Meine Schwägerin, die Bara Rani[7], war noch jung und machte keinen Anspruch auf Heiligkeit. Im Gegenteil, ihre Reden und Späße hatten leicht etwas Keckes. Auch die jungen Mädchen, die sie um sich hatte, waren ziemlich unverschämt. Aber niemand verwies ihr ihre Art; war dies doch der Ton, an den man im Hause gewöhnt war. Was sie mir vor allem mißgönnte, war, so schien es mir, das Glück, einen so untadelhaften Gatten zu haben.

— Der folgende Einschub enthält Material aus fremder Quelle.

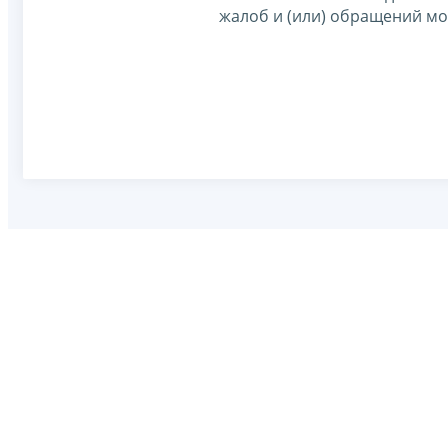
жалоб и (или) обращений м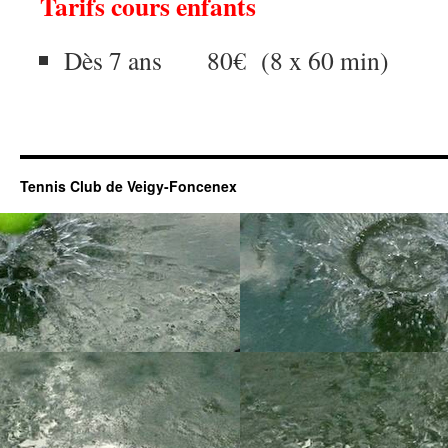
Tarifs cours enfants
Dès 7 ans 80€ (8 x 60 min)
Tennis Club de Veigy-Foncenex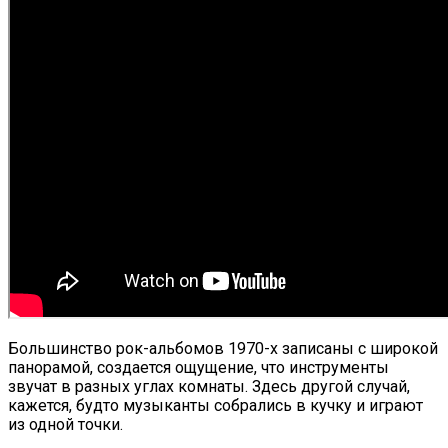
Большинство рок-альбомов 1970-х записаны с широкой
панорамой, создается ощущение, что инструменты
звучат в разных углах комнаты. Здесь другой случай,
кажется, будто музыканты собрались в кучку и играют
из одной точки.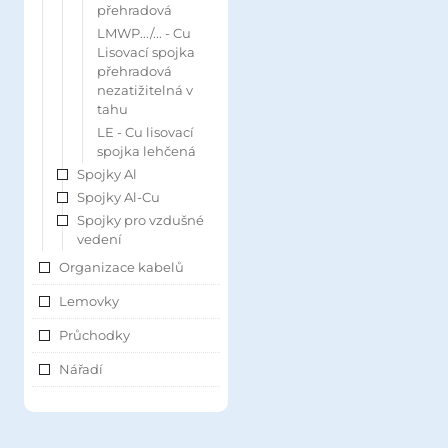
přehradová
LMWP.../... - Cu
Lisovací spojka
přehradová
nezatižitelná v
tahu
LE - Cu lisovací
spojka lehčená
Spojky Al
Spojky Al-Cu
Spojky pro vzdušné
vedení
Organizace kabelů
Lemovky
Průchodky
Nářadí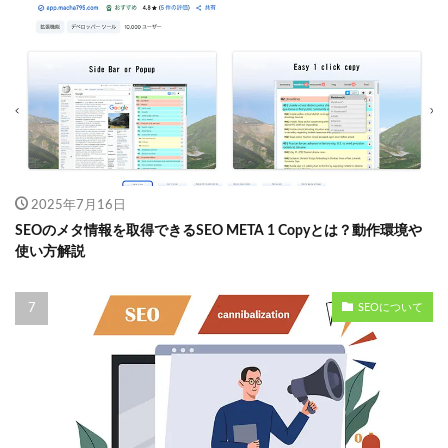
2025年7月16日
SEOのメタ情報を取得できるSEO META 1 Copyとは？動作環境や
使い方解説
SEOについて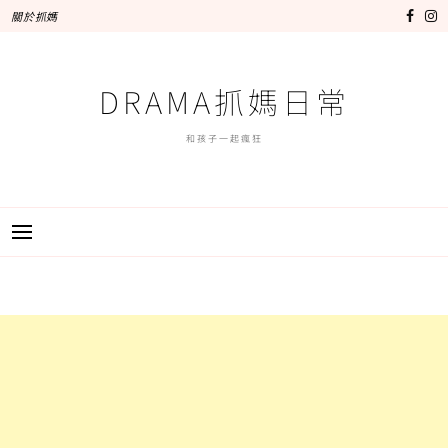
跳
關於抓媽
至
主
要
DRAMA抓媽日常
內
容
和孩子一起瘋狂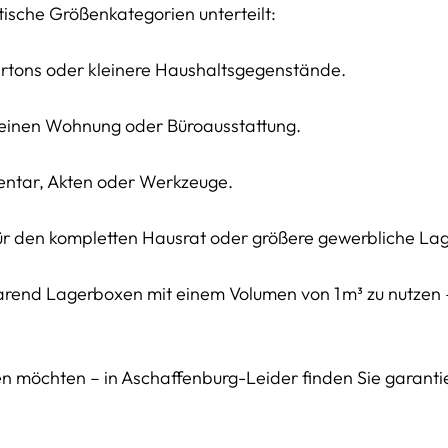
ktische Größenkategorien unterteilt:
 Kartons oder kleinere Haushaltsgegenstände.
 kleinen Wohnung oder Büroausstattung.
ventar, Akten oder Werkzeuge.
z für den kompletten Hausrat oder größere gewerbliche L
parend Lagerboxen mit einem Volumen von 1 m³ zu nutzen –
fen möchten – in Aschaffenburg-Leider finden Sie garanti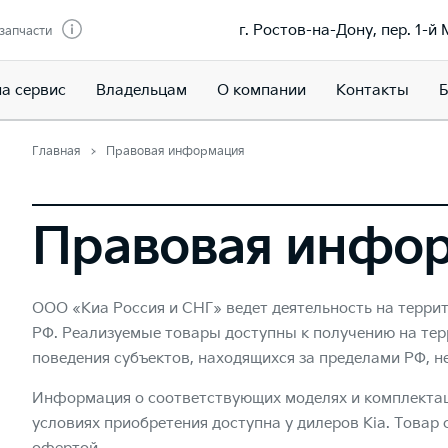
г. Ростов-на-Дону, пер. 1-й
 запчасти
на сервис
Владельцам
О компании
Контакты
Б
Главная
Правовая информация
Правовая инфо
ООО «Киа Россия и СНГ» ведет деятельность на терри
РФ. Реализуемые товары доступны к получению на тер
поведения субъектов, находящихся за пределами РФ, не
Информация о соответствующих моделях и комплектаци
условиях приобретения доступна у дилеров Kia. Товар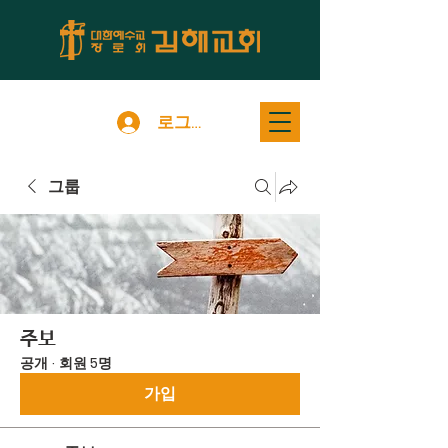
로그인
그룹
주보
공개
·
회원 5명
가입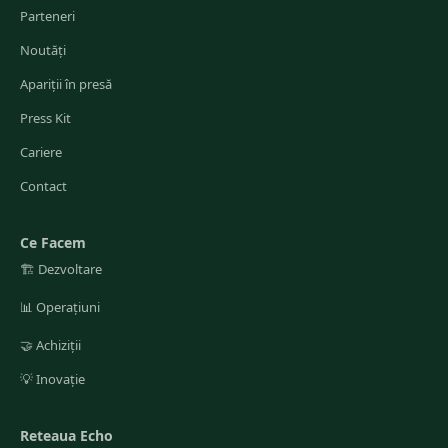
Parteneri
Noutăți
Apariții în presă
Press Kit
Cariere
Contact
Ce Facem
🏗️
Dezvoltare
📊
Operațiuni
🤝
Achiziții
💡
Inovație
Reteaua Echo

Er jedoch empfand weniger die Fehler ihres Charakters als die Traurigkeit ihres Schicksals.

II

Mein Gatte hatte den sehnlichen Wunsch, mich aus der Abgeschlossenheit meines Frauengemaches hinaus in die Welt zu führen.

Eines Tages sagte ich zu ihm: »Wozu brauche ich die Welt da draußen?«

»Die Welt da draußen braucht dich vielleicht«, erwiderte er.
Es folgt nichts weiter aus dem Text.